▶ WORK TASK
Report back each line of the data that contains the word "image".

━━ INFORMATION GIVEN ━━

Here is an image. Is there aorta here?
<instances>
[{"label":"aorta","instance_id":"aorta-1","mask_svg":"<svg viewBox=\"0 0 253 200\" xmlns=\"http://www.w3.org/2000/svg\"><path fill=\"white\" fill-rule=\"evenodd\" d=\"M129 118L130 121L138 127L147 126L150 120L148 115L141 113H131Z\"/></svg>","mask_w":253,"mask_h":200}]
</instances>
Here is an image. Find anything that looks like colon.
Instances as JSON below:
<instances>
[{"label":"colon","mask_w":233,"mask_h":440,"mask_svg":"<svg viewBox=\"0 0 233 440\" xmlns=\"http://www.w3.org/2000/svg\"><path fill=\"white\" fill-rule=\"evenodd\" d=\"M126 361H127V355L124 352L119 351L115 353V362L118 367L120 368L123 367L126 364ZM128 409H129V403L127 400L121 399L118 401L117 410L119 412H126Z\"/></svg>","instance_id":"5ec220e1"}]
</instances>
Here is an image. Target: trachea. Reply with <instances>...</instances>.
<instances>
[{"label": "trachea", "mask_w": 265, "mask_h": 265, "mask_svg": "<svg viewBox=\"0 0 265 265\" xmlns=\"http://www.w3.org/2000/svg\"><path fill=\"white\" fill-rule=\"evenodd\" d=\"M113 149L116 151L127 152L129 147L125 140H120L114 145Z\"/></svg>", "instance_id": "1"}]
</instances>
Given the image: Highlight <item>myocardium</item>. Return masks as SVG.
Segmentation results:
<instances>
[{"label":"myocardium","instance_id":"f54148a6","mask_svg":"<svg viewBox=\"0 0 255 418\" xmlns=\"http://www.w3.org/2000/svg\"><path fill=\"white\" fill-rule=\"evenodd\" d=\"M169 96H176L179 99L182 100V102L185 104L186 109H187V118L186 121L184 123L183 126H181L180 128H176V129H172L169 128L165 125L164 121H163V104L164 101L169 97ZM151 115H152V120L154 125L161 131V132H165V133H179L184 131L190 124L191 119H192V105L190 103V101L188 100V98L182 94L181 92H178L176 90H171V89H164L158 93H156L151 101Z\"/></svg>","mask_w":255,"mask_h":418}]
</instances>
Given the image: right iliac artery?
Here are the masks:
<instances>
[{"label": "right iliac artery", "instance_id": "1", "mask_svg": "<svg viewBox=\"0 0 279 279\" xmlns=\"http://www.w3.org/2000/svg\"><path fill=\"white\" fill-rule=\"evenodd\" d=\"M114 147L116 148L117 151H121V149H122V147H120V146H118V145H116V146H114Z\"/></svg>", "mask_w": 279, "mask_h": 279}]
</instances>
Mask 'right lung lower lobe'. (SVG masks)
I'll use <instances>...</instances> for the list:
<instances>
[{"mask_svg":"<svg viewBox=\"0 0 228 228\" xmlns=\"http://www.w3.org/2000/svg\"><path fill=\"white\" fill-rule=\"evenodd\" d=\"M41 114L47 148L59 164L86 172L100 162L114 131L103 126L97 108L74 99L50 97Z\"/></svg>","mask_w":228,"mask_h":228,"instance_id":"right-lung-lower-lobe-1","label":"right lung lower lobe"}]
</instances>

━━━

▶ YOUR SOLUTION
Here is an image. Is there aorta here?
Here is an image. Find anything that looks like colon.
Here is an image. Target: trachea. Reply with <instances>...</instances>.
Given the image: Highlight <item>myocardium</item>. Return masks as SVG.
Given the image: right iliac artery?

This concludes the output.